Data Lake solution simplifies this task.and increase productivity. Now we have the reporting of the Central Bank, tax reporting, Rosfinmonitoring will be added here. This implies storing another type of data. These may simply be scans of documents required for tax. Store binary files in the database is very expensive and unwise. Therefore, a solution was chosen from the point of view of big data.

In the future, this solution is possiblefuture. We have a group of companies, each has its own tasks for processing its data. Perhaps in the future this will all be merged into one cluster, in which all tasks within the group will be processed.


Another direction is reducing costs forstorage of archival data. Storing them on Exadata is quite expensive. Once data is migrated to Hadoop power, it will be cheaper, easier to analyze, and provide better performance for analysts. At the moment, they are limited by the fact that the resource allocated for their tasks is quite narrow - due to the excessive load on the main system.

How legacy software can lead to bank default

In any bank, the landscape of software usedsoftware is very diverse. Starting from some of our own developments and ending with industrial solutions that remain as legacy software that can no longer be gotten rid of. He was originally chosen. Switching from it to other systems is very expensive. Because of this, you have to constantly pull and support him. Our solution allows you to get rid of some system problems through the use of new technologies.

For example, we prepared reports based onautomated banking system.
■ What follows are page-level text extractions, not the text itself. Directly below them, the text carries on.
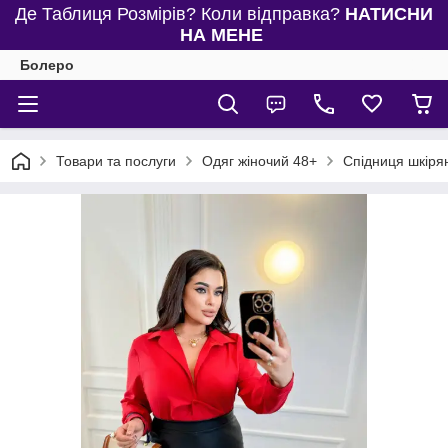
Де Таблиця Розмірів? Коли відправка?
НАТИСНИ
НА МЕНЕ
Болеро
Товари та послуги
Одяг жіночий 48+
Спідниця шкіря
But it had limitations - performance and exclusive use of resources when calculating one report. Accordingly, performance in terms of calculating one shape over time was extremely low. Sometimes one form took us up to six hours or more.


You can't just walk away from moments like this:Replacing an automated system in a bank is like a disaster. There are a lot of nuances here that need to be taken into account. It is simply impossible to migrate from one software to another in one day. In my practice, there was a case when a bank switched from two or three automated banking systems located in the regions to a single one, which, in turn, was located in the head office. This process lasted several months.
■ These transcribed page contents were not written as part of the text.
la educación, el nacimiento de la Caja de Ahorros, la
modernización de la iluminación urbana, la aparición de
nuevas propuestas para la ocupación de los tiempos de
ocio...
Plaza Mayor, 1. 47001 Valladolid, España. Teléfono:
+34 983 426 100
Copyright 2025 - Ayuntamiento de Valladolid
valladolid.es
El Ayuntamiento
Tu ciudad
Also in NCC - when implementing this projectthere were a lot of people involved. These are analysts and financial officers who conducted an analysis of a particular approach. In addition, a large number of technical personnel were involved - it is necessary to prepare the infrastructure, deploy and create maintenance regulations.

Banks that have been operating for a long time definitely have legacy software.I worked in four banks, all of them had such software. Starting with software written under DOS and ending with large software that is no longer possible to refuse, since it is very strongly integrated into business processes. If you remain on old systems, the productivity and competitiveness of a financial organization decreases, and the risks increase—if not default, then license revocation.

For banks and companies that have just started theirdevelopment, there is more scope for choosing technologies. Including NCC, since we are a relatively young company. The software used almost everywhere is modern.